Поехали на бал. Вот и дворянское собрание, и подъезд со швейцаром. Передняя с вешалками, шубы, снующие лакеи и декольтированные дамы, закрывающиеся веерами от сквозного ветра; пахнет светильным газом и солдатами. Когда Аня, идя вверх по лестнице под руку с мужем, услышала музыку и увидала в громадном зеркале всю себя, освещенную множеством огней, то в душе ее проснулась радость и то самое предчувствие счастья, какое испытала она в лунный вечер на полустанке. Она шла гордая, самоуверенная, в первый раз чувствуя себя не девочкой, а дамой, и невольно походкою и манерами подражая своей покойной матери. И в первый раз в жизни она чувствовала себя богатой и свободной. Даже присутствие мужа не стесняло ее, так как, перейдя порог собрания, она уже угадала инстинктом, что близость старого мужа нисколько не унижает ее, а, наоборот, кладет на нее печать пикантной таинственности, которая так нравится мужчинам. В большой зале уже гремел оркестр и начались танцы. После казенной квартиры, охваченная впечатлениями света, пестроты, музыки, шума, Аня окинула взглядом залу и подумала: «Ах, как хорошо!» и сразу отличила в толпе всех своих знакомых, всех, кого она раньше встречала на вечерах или на гуляньях, всех этих офицеров, учителей, адвокатов, чиновников, помещиков, его сиятельство, Артынова и дам высшего общества, разодетых, сильно декольтированных, красивых и безобразных, которые уже занимали свои позиции в избушках и павильонах благотворительного базара, чтобы начать торговлю в пользу бедных. Громадный офицер в эполетах — она познакомилась с ним на Старо-Киевской улице, когда была гимназисткой, а теперь не помнила его фамилии — точно из-под земли вырос и пригласил на вальс, и она отлетела от мужа, и ей уж казалось, будто она плыла на парусной лодке, в сильную бурю, а муж остался далеко на берегу… Она танцевала страстно, с увлечением и вальс, и польку, и кадриль, переходя с рук на руки, угорая от музыки и шума, мешая русский язык с французским, картавя, смеясь и не думая ни о муже, ни о ком и ни о чем. Она имела успех у мужчин, это было ясно, да иначе и быть не могло, она задыхалась от волнения, судорожно тискала в руках веер и хотела пить. Отец, Петр Леонтьич, в помятом фраке, от которого пахло бензином, подошел к ней, протягивая блюдечко с красным мороженым.

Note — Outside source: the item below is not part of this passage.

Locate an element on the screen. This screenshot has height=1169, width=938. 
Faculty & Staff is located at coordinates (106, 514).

— Ты очаровательна сегодня, — говорил он, глядя на нее с восторгом, — и никогда еще я так не жалел, что ты поспешила замуж… Зачем? Я знаю, ты сделала это ради нас, но… — он дрожащими руками вытащил пачечку денег и сказал: — Я сегодня получил с урока и могу отдать долг твоему мужу.

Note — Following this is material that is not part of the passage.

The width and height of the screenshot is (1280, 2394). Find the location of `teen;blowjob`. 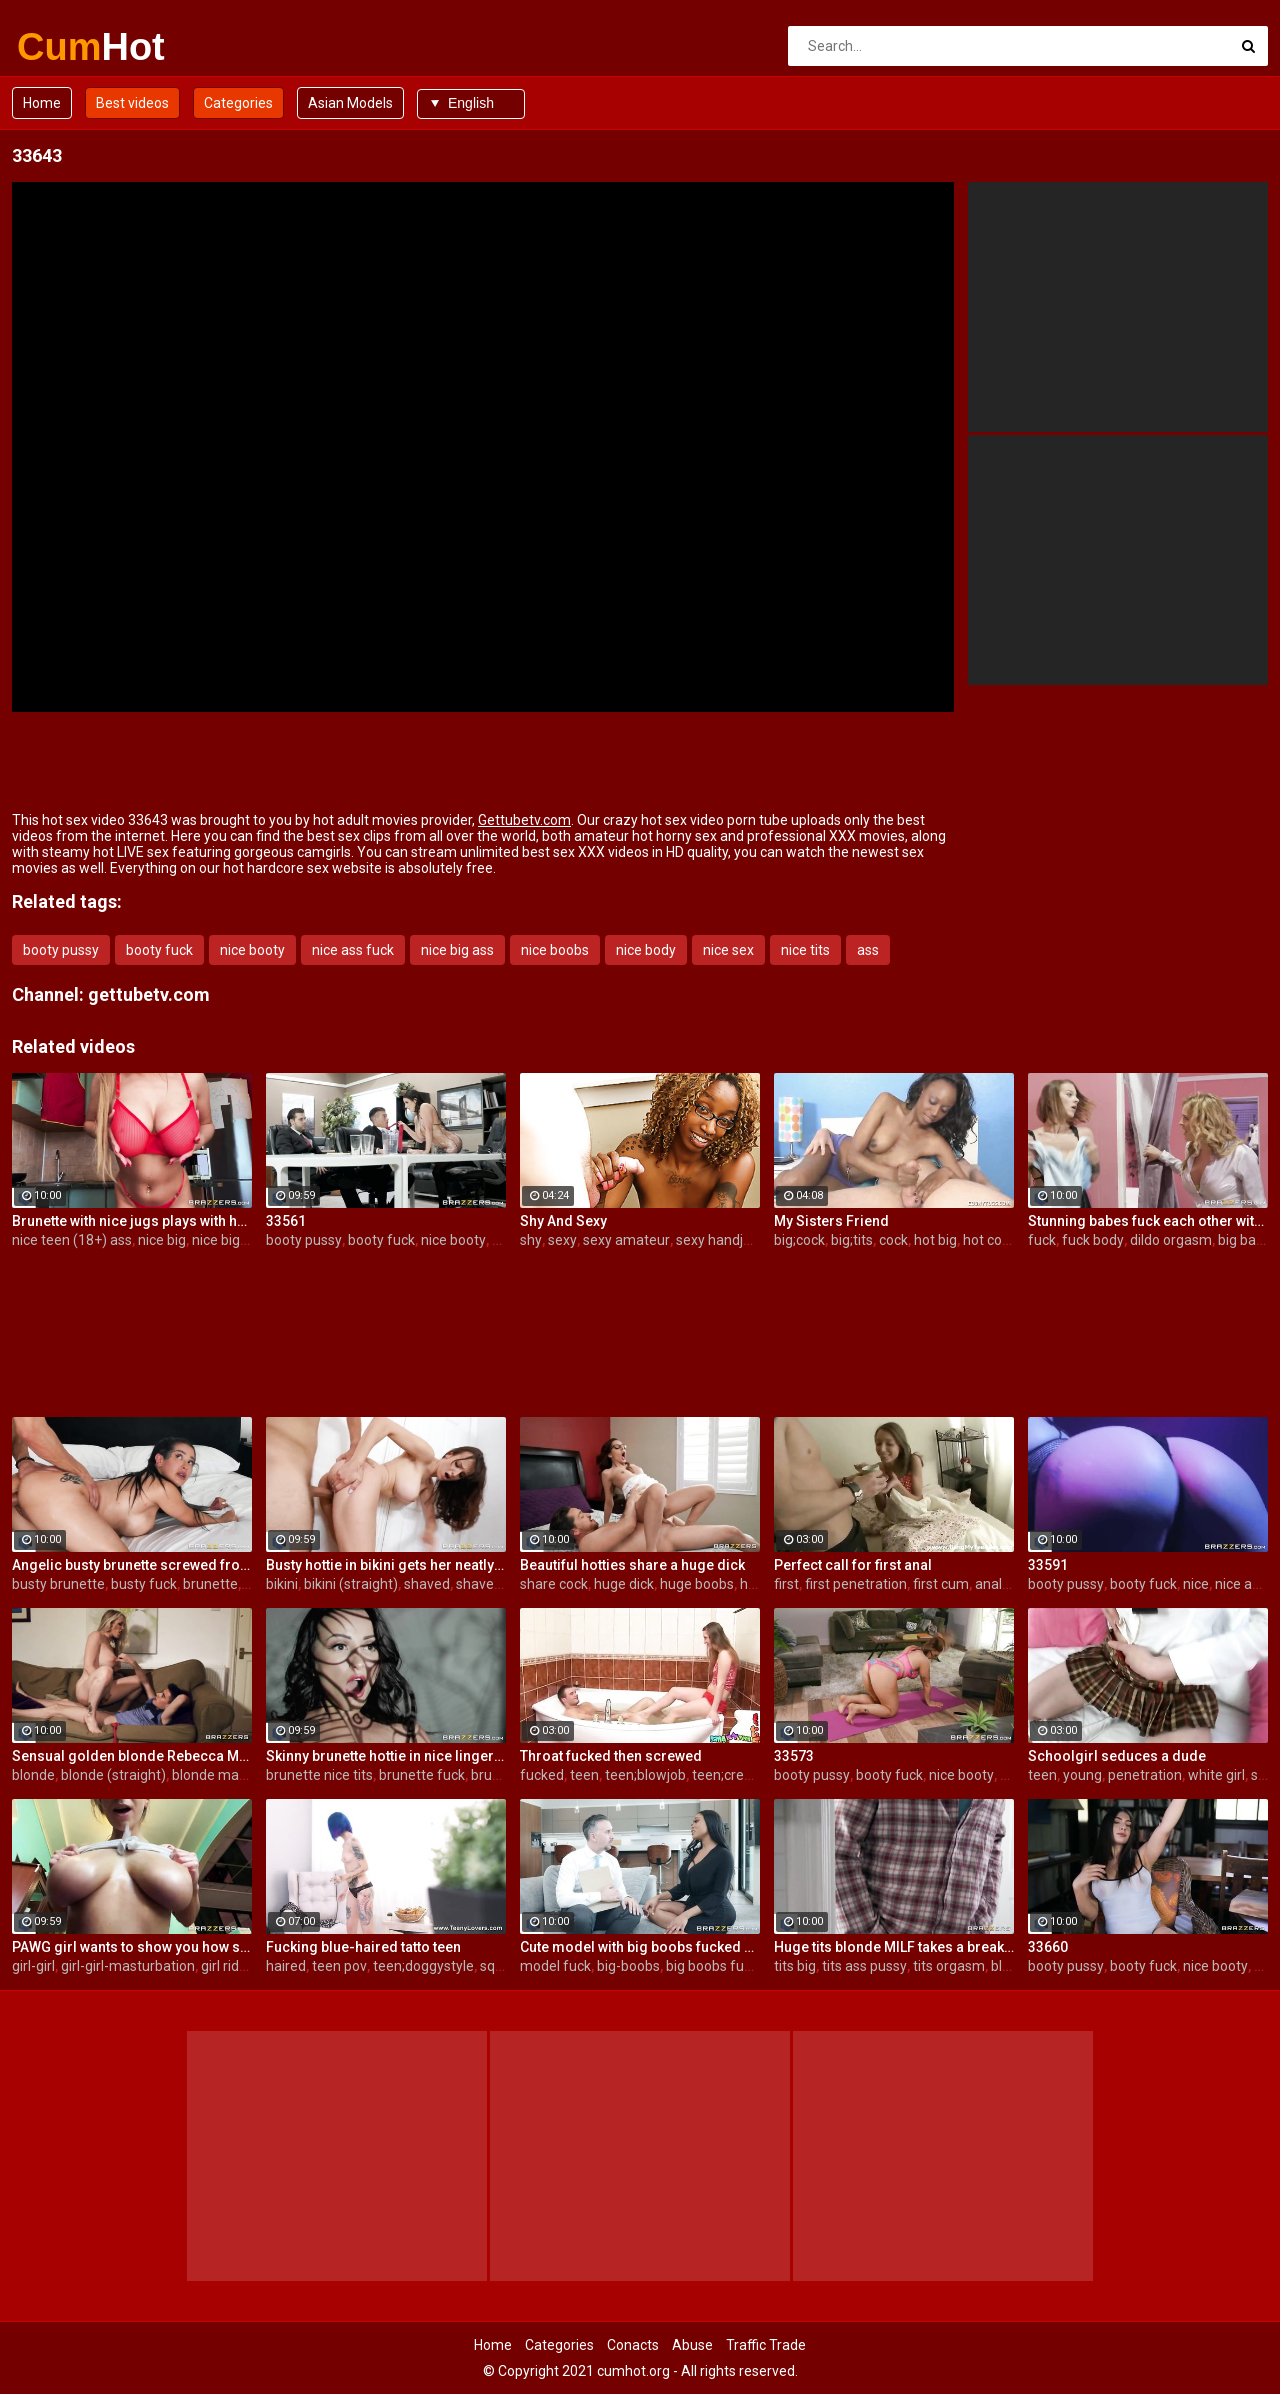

Она сунула ему в руки блюдечко и, подхваченная кем-то, унеслась далеко и мельком, через плечо своего кавалера, видела, как отец, скользя по паркету, обнял даму и понесся с ней по зале.

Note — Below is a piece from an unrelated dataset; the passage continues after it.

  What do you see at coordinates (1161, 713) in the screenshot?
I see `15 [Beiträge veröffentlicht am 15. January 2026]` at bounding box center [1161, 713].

«Как он мил, когда трезв!» — думала она.
Мазурку она танцевала с тем же громадным офицером; он важно и тяжело, словно туша в мундире, ходил, поводил плечами и грудью, притоптывал ногами еле-еле — ему страшно не хотелось танцевать, а она порхала около, дразня его своей красотой, своей открытой шеей; глаза ее горели задором, движения были страстные, а он становился всё равнодушнее и протягивал к ней руки милостиво, как король.
— Браво, браво!.. — говорили в публике.
Но мало-помалу и громадного офицера прорвало; он оживился, заволновался и, уже поддавшись очарованию, вошел в азарт и двигался легко, молодо, а она только поводила плечами и глядела лукаво, точно она уже била королева, а он раб, и в это время ей казалось, что на них смотрит вся зала, что все эти люди млеют и завидуют им. Едва громадный офицер успел поблагодарить ее, как публика вдруг расступилась и мужчины вытянулись как-то странно, опустив руки… Это шел к ней его сиятельство, во фраке с двумя звездами. Да, его сиятельство шел именно к ней, потому что глядел прямо на нее в упор и слащаво улыбался, и при этом жевал губами, что делал он всегда, когда видел хорошеньких женщин.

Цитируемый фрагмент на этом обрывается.